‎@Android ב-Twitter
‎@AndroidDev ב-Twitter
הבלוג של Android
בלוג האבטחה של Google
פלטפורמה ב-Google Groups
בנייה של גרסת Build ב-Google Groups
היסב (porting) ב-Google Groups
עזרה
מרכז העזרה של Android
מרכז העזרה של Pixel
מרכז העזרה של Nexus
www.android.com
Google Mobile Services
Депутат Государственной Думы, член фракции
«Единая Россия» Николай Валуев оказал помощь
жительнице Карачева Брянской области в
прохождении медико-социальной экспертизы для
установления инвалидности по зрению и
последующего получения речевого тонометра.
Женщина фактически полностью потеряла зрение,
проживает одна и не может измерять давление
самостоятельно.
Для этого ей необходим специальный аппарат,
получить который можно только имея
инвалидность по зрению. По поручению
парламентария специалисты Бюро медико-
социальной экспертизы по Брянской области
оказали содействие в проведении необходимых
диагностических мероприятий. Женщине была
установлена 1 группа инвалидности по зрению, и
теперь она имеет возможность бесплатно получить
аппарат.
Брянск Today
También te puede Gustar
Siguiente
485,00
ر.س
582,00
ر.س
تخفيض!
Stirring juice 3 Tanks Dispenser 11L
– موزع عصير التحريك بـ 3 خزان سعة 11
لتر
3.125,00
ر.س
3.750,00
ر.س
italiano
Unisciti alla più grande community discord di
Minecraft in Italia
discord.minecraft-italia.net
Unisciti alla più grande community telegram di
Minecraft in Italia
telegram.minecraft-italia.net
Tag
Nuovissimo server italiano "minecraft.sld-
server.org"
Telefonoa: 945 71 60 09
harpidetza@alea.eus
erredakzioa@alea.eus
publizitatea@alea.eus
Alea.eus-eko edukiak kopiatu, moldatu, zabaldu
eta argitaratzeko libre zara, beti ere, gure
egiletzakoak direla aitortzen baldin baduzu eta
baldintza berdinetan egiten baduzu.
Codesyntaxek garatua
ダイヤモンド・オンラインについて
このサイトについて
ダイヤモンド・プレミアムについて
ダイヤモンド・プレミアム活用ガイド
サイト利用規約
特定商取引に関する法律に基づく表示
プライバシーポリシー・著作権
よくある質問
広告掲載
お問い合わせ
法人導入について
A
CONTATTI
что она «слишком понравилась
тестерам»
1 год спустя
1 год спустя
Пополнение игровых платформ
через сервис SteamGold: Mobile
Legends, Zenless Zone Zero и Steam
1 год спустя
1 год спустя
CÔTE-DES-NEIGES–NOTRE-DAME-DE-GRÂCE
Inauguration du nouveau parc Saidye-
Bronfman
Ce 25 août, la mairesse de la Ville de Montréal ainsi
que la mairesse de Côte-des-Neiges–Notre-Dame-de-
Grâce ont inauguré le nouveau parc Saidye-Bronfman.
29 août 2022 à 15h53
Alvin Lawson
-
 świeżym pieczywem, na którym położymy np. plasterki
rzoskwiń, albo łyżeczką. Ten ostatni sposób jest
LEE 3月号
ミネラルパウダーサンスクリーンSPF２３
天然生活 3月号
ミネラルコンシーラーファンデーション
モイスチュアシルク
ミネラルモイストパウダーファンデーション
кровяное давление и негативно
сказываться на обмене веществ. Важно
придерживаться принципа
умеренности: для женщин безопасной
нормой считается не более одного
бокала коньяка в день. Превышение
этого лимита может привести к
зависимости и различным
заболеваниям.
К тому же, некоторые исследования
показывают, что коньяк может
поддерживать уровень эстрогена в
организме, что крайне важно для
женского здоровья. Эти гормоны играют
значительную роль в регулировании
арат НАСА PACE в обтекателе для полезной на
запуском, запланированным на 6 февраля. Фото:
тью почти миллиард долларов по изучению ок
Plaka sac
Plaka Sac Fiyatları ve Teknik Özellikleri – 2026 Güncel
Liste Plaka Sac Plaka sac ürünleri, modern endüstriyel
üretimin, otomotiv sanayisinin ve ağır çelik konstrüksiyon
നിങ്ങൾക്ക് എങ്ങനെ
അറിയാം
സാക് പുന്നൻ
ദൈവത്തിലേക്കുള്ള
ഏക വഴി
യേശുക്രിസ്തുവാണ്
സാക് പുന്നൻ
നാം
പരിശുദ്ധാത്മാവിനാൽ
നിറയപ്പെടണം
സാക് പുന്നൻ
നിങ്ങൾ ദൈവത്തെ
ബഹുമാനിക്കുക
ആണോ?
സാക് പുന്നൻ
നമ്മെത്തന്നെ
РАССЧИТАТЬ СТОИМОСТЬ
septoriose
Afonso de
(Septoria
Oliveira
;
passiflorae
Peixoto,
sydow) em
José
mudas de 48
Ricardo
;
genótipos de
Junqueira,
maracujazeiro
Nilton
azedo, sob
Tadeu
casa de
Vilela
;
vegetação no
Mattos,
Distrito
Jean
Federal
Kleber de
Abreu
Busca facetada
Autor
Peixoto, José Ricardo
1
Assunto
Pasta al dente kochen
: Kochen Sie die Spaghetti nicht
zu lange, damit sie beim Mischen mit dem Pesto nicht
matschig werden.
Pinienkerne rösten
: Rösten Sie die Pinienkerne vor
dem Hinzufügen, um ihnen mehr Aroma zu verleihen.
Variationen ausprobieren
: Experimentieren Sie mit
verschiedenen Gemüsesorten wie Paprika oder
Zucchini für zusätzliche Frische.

******************************

▸ Goal of the exercise
Take the entries above and return all of them exactly.

▸ Expected answer
‎@Android ב-Twitter
‎@AndroidDev ב-Twitter
הבלוג של Android
בלוג האבטחה של Google
פלטפורמה ב-Google Groups
בנייה של גרסת Build ב-Google Groups
היסב (porting) ב-Google Groups
עזרה
מרכז העזרה של Android
מרכז העזרה של Pixel
מרכז העזרה של Nexus
www.android.com
Google Mobile Services
Депутат Государственной Думы, член фракции
«Единая Россия» Николай Валуев оказал помощь
жительнице Карачева Брянской области в
прохождении медико-социальной экспертизы для
установления инвалидности по зрению и
последующего получения речевого тонометра.
Женщина фактически полностью потеряла зрение,
проживает одна и не может измерять давление
самостоятельно.
Для этого ей необходим специальный аппарат,
получить который можно только имея
инвалидность по зрению. По поручению
парламентария специалисты Бюро медико-
социальной экспертизы по Брянской области
оказали содействие в проведении необходимых
диагностических мероприятий. Женщине была
установлена 1 группа инвалидности по зрению, и
теперь она имеет возможность бесплатно получить
аппарат.
Брянск Today
También te puede Gustar
Siguiente
485,00
ر.س
582,00
ر.س
تخفيض!
Stirring juice 3 Tanks Dispenser 11L
– موزع عصير التحريك بـ 3 خزان سعة 11
لتر
3.125,00
ر.س
3.750,00
ر.س
italiano
Unisciti alla più grande community discord di
Minecraft in Italia
discord.minecraft-italia.net
Unisciti alla più grande community telegram di
Minecraft in Italia
telegram.minecraft-italia.net
Tag
Nuovissimo server italiano "minecraft.sld-
server.org"
Telefonoa: 945 71 60 09
harpidetza@alea.eus
erredakzioa@alea.eus
publizitatea@alea.eus
Alea.eus-eko edukiak kopiatu, moldatu, zabaldu
eta argitaratzeko libre zara, beti ere, gure
egiletzakoak direla aitortzen baldin baduzu eta
baldintza berdinetan egiten baduzu.
Codesyntaxek garatua
ダイヤモンド・オンラインについて
このサイトについて
ダイヤモンド・プレミアムについて
ダイヤモンド・プレミアム活用ガイド
サイト利用規約
特定商取引に関する法律に基づく表示
プライバシーポリシー・著作権
よくある質問
広告掲載
お問い合わせ
法人導入について
A
CONTATTI
что она «слишком понравилась
тестерам»
1 год спустя
1 год спустя
Пополнение игровых платформ
через сервис SteamGold: Mobile
Legends, Zenless Zone Zero и Steam
1 год спустя
1 год спустя
CÔTE-DES-NEIGES–NOTRE-DAME-DE-GRÂCE
Inauguration du nouveau parc Saidye-
Bronfman
Ce 25 août, la mairesse de la Ville de Montréal ainsi
que la mairesse de Côte-des-Neiges–Notre-Dame-de-
Grâce ont inauguré le nouveau parc Saidye-Bronfman.
29 août 2022 à 15h53
Alvin Lawson
-
 świeżym pieczywem, na którym położymy np. plasterki
rzoskwiń, albo łyżeczką. Ten ostatni sposób jest
LEE 3月号
ミネラルパウダーサンスクリーンSPF２３
天然生活 3月号
ミネラルコンシーラーファンデーション
モイスチュアシルク
ミネラルモイストパウダーファンデーション
кровяное давление и негативно
сказываться на обмене веществ. Важно
придерживаться принципа
умеренности: для женщин безопасной
нормой считается не более одного
бокала коньяка в день. Превышение
этого лимита может привести к
зависимости и различным
заболеваниям.
К тому же, некоторые исследования
показывают, что коньяк может
поддерживать уровень эстрогена в
организме, что крайне важно для
женского здоровья. Эти гормоны играют
значительную роль в регулировании
арат НАСА PACE в обтекателе для полезной на
запуском, запланированным на 6 февраля. Фото:
тью почти миллиард долларов по изучению ок
Plaka sac
Plaka Sac Fiyatları ve Teknik Özellikleri – 2026 Güncel
Liste Plaka Sac Plaka sac ürünleri, modern endüstriyel
üretimin, otomotiv sanayisinin ve ağır çelik konstrüksiyon
നിങ്ങൾക്ക് എങ്ങനെ
അറിയാം
സാക് പുന്നൻ
ദൈവത്തിലേക്കുള്ള
ഏക വഴി
യേശുക്രിസ്തുവാണ്
സാക് പുന്നൻ
നാം
പരിശുദ്ധാത്മാവിനാൽ
നിറയപ്പെടണം
സാക് പുന്നൻ
നിങ്ങൾ ദൈവത്തെ
ബഹുമാനിക്കുക
ആണോ?
സാക് പുന്നൻ
നമ്മെത്തന്നെ
РАССЧИТАТЬ СТОИМОСТЬ
septoriose
Afonso de
(Septoria
Oliveira
;
passiflorae
Peixoto,
sydow) em
José
mudas de 48
Ricardo
;
genótipos de
Junqueira,
maracujazeiro
Nilton
azedo, sob
Tadeu
casa de
Vilela
;
vegetação no
Mattos,
Distrito
Jean
Federal
Kleber de
Abreu
Busca facetada
Autor
Peixoto, José Ricardo
1
Assunto
Pasta al dente kochen
: Kochen Sie die Spaghetti nicht
zu lange, damit sie beim Mischen mit dem Pesto nicht
matschig werden.
Pinienkerne rösten
: Rösten Sie die Pinienkerne vor
dem Hinzufügen, um ihnen mehr Aroma zu verleihen.
Variationen ausprobieren
: Experimentieren Sie mit
verschiedenen Gemüsesorten wie Paprika oder
Zucchini für zusätzliche Frische.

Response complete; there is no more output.